3.27.2006

why we fight

I just finally got around to seeing Eugene Jarecki's documentary Why We Fight. It's a film I'd been wanting to see ever since I heard about it, but various circumstances demotivated me from seeing it until this very day. However, this is a movie I believe will survive for a long time so I suppose there's no real rush.

Why We Fight is, in my opinion, as successful a contemporary document of the reality of being an American as any that has ever been made. It's the movie I think a lot of people hoped Fahrenheit 9/11 could be.

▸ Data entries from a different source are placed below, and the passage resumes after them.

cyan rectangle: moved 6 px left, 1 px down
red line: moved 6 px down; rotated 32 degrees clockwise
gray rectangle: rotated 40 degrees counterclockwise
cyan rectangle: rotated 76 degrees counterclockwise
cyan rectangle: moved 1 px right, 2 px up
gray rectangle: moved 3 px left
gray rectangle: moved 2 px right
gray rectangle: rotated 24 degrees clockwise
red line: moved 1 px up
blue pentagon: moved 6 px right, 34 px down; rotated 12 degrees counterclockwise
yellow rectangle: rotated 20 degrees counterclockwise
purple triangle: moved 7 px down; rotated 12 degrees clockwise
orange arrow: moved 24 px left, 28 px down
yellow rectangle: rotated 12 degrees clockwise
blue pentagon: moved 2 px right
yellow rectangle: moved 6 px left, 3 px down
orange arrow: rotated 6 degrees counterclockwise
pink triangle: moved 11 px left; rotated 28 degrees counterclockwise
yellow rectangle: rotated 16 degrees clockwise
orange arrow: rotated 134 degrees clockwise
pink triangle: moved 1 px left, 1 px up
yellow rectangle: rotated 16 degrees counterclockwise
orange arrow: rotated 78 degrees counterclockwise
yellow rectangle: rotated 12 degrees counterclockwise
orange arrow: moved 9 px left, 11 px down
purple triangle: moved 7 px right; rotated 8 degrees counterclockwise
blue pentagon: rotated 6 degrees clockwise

why we fight website screengrab

I realized recently that I had been deliberately avoiding watching anything containing footage from September 11, 2001. I, like many people, got so sick of not being able to turn around without seeing the World Trade Center towers crumbling into dust that watching it deliberately seemed ridiculous. It reads as silly to me to state that Why We Fight presents the event in a "tasteful" manner, but it's an accurate statement. But it's also a dry assessment and the truth is that Jarecki's facility with the power of the material moved me greatly. This is not to detract from Michael Moore's elegant solution to the problem which was, in fact, probably the most skillfully cinematic moment in his entire film. I have my hopes that Christopher Seward, an editor I briefly met recently, had a large part in creating that sequence. The point of the exceedingly long paragraph above was to say that if you have had a similar aversion in the past, I suggest not only that you should overcome it for this film but you will be greatly rewarded for doing so.

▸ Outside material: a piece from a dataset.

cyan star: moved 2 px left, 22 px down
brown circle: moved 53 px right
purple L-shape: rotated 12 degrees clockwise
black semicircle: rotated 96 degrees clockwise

So thank you very much to Eugene Jarecki.


Also, hilarity on tonight's The Daily Show's dissection of Fox News' coverage of the Daytona Beach Serial Killer story.


Also also, I feel compelled to toss a large neon WTF? at Sharon Stone for being so gung ho for Basic Instinct 2. If I recall correctly she complained loudly and widely about how her trust and genitalia were exploited in the original Basic Instinct.


Lastly, holy awesome to the hundreds-of-thousands-strong marches across the United States in support of undocumented immigrants.